Cyberterrorism as a political act and the actions it implies on European organisations.

Saturday September 20th the world woke up to news that several European airports amongst which hubs like London Heathrow, Berlin Brandenburg and Brussels Airport. These airports had serious operational problems checking customers in for flights, causing long delays and even canceled flights. The cause was quickly found to be a cybersecurity incident at a supplier of software, to be more precise, a Software as a Service (SaaS) application called MUSE, from a company called Collins Aerospace.

After some time, it became clear that it was in fact a Ransomware attack, and specifically had been targeting the ARINC system which is responsible for collecting passengers biometric data. An official attribution has not yet been made, although ENISA did say they have identified the type of malware used.

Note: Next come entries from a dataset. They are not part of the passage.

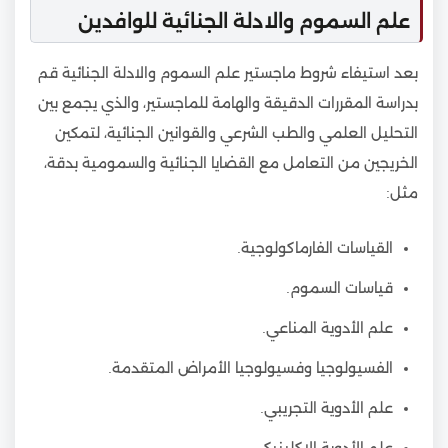
علم السموم والادلة الجنائية للوافدين
بعد استيفاء شروط ماجستير علم السموم والادلة الجنائية قم
بدراسة المقررات الدقيقة والهامة للماجستير، والذي يجمع بين
التحليل العلمي والطب الشرعي والقوانين الجنائية، لتمكين
الخريجين من التعامل مع القضايا الجنائية والسمومية بدقة،
مثل:
القياسات الفارماكولوجية.
قياسات السموم.
علم الأدوية المناعي.
الفسيولوجيا وفسيولوجيا الأمراض المتقدمة.
علم الأدوية التجريبي.
علم الأدوية الإكلينيكي.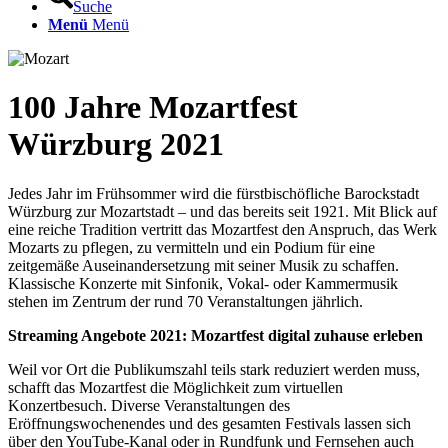
Suche
Menü
Menü
100 Jahre Mozartfest
Würzburg 2021
Jedes Jahr im Frühsommer wird die fürstbischöfliche Barockstadt
Würzburg zur Mozartstadt – und das bereits seit 1921. Mit Blick auf
eine reiche Tradition vertritt das Mozartfest den Anspruch, das Werk
Mozarts zu pflegen, zu vermitteln und ein Podium für eine
zeitgemäße Auseinandersetzung mit seiner Musik zu schaffen.
Klassische Konzerte mit Sinfonik, Vokal- oder Kammermusik
stehen im Zentrum der rund 70 Veranstaltungen jährlich.
Streaming Angebote 2021: Mozartfest digital zuhause erleben
Weil vor Ort die Publikumszahl teils stark reduziert werden muss,
schafft das Mozartfest die Möglichkeit zum virtuellen
Konzertbesuch. Diverse Veranstaltungen des
Eröffnungswochenendes und des gesamten Festivals lassen sich
über den YouTube-Kanal oder in Rundfunk und Fernsehen auch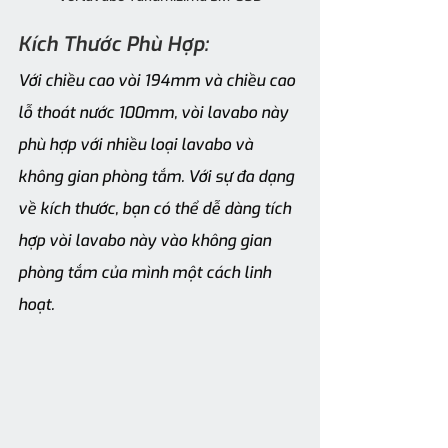
Kích Thước Phù Hợp:
Với chiều cao vòi 194mm và chiều cao 
lỗ thoát nước 100mm, vòi lavabo này 
phù hợp với nhiều loại lavabo và 
không gian phòng tắm. Với sự đa dạng 
về kích thước, bạn có thể dễ dàng tích 
hợp vòi lavabo này vào không gian 
phòng tắm của mình một cách linh 
hoạt.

The timing however is interesting. Only 24 hours before the ransomware was activated, Collins Aerospace and its mother RTX (formerly known as Raytheon) announced they had won a large NATO contract. This of course can be a coincidence, but most people working in the cyber security field know that coincidence is the least likely option.

Considering the fact that the NATO is in a de facto skirmish with Russia through Ukraine, makes it more than likely that Russia is somehow involved in this attack. Likely, access to the systems of Colins Aerospace was already established a while back, and the timing of the attack was triggered by the announcement of winning a NATO contract. Aim? Basically to show the West that they are vulnerable.

This is the new reality. Geopolitical events can trigger attacks with the aim to cause fear and uncertainty for both governments as well as mere consumers. This time it was a system used in airports. What if next time it is a water distribution system? Or traffic lights software supplier? Or electricity network operator?

This is why Cybersecurity and -preparedness is essential for any organization in the EU active in the essential sector, as defined in the last year adopted NIS2 directive. Assume you are breached and have sleeping network access to an Advanced Persistent Threat actor. Assume they can, at the click of a button, disrupt systems that impact your core processes. What are you going to do?

Resilience is essential. Ensure you have offline backups of all your data. Have a playbook how to act in such a case. Not just from an IT perspective, but also on managerial level and communications, both internal as well as external. To media, customers, your government and shareholders. Ensure you have ways to restore operations, and a plan B if IT systems are not as easy to bring back up as hoped (again, assume they are not). And train people for these events, because the whole world will be watching when it happens.